I won’t even go into the types of things that I do before such events; suffice it to say I bring everyone’s stress level from “Mild & Manageable” to “CODE RED!!” I don’t mean to but I get so nervous. Will we get there on time? Do we have proper directions? Does son or daughter (depending) have their uniform in order? What do you mean we have to stop for gas? WHY COULDN’T YOU FILL THE CAR UP WITH GAS YESTERDAY???
Case in point, a particularly disastrous tae kwon do tournament: We left late, had to get gas, my son spilled chocolate milk all over the front of his snowy white uniform, when we stopped to buy wet wipes the directions to the tournament got caught by a gust of wind and flew out of the car, NO ONE was speaking to each other upon arrival at tournament, result not good. Before the next tournament, my son had a little chat with his dad: “Does she have to go?” Dad (no doubt biting the inside of his cheek, hard): “Do you want her to go?” “No.” I didn’t go, son got gold medal.
My daughter, although she is like the Rock of Gibraltar tempermentally, probably prefers me not to attend her important games. The sound of the Wee Banshee shrieking at her from the sidelines is just too much for her, forget the pre-game hysterics.
I want my children to do well at their respective sports. I want them to be well prepared. I want them to be able to walk out the door without forgetting things. If I wasn’t hovering and snapping at their heels like a well-trained Border Collie, they’d wander out the door half-dressed, with no directions, and no gas in the car. But even as I write this, I realize that its my fault they can’t walk out the door on their own. Woof.
I will ask my son if he wants me to attend his test. If he says no, I’ll understand although I will try to negotiate a compromise (like standing just outside the door, peeking, no sobbing) When he passes (and he will), I will silently run out of the building and do a little dance on Danforth Avenue,bringing a few minutes of joy to the elderly Greek men who hang out at the taverna down the street. Before the test, I will even volunteer to take the subway instead of riding in the car, leaving the driving to The Calm One (my husband).
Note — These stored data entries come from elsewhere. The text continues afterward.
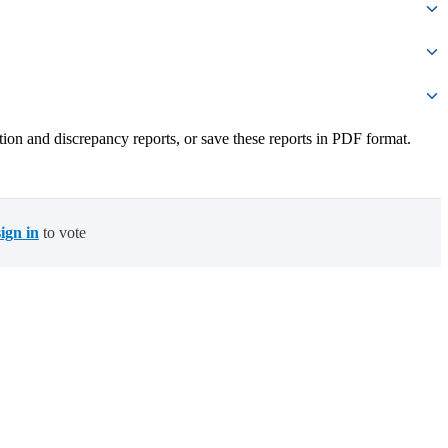
iation and discrepancy reports, or save these reports in PDF format.
sign in
to vote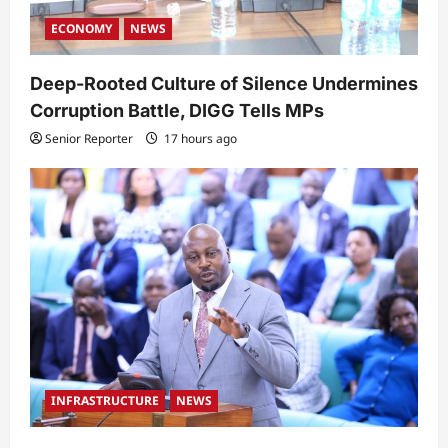
ECONOMY
NEWS
Deep-Rooted Culture of Silence Undermines
Corruption Battle, DIGG Tells MPs
Senior Reporter
17 hours ago
INFRASTRUCTURE
NEWS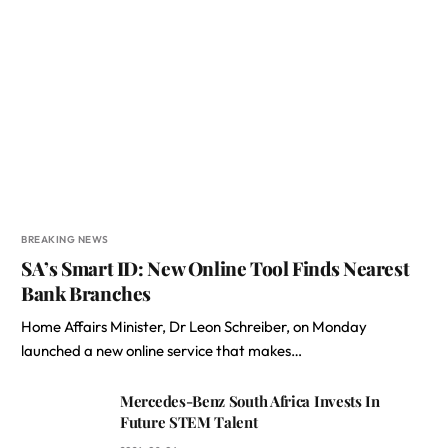
BREAKING NEWS
SA’s Smart ID: New Online Tool Finds Nearest
Bank Branches
Home Affairs Minister, Dr Leon Schreiber, on Monday
launched a new online service that makes…
Mercedes-Benz South Africa Invests In
Future STEM Talent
The Big Trip looms – another “event” that will cause me to fly into hyper-Banshee mode. The OCD is kicking in, the repetitive checking of passports has already begun. I see the children huddling with their dad, no doubt devising ways of slipping a strong tranquilizer into my latte before we board the plane. They don’t want to be embarrassed. They don’t want to be forcibly de-planed in Newfoundland. But, how to keep Mama calm or at least, reasonable? When my kids ask, slyly, if I can take another plane to Barcelona, I will politely decline but yes, I will sit in another row. If I have to.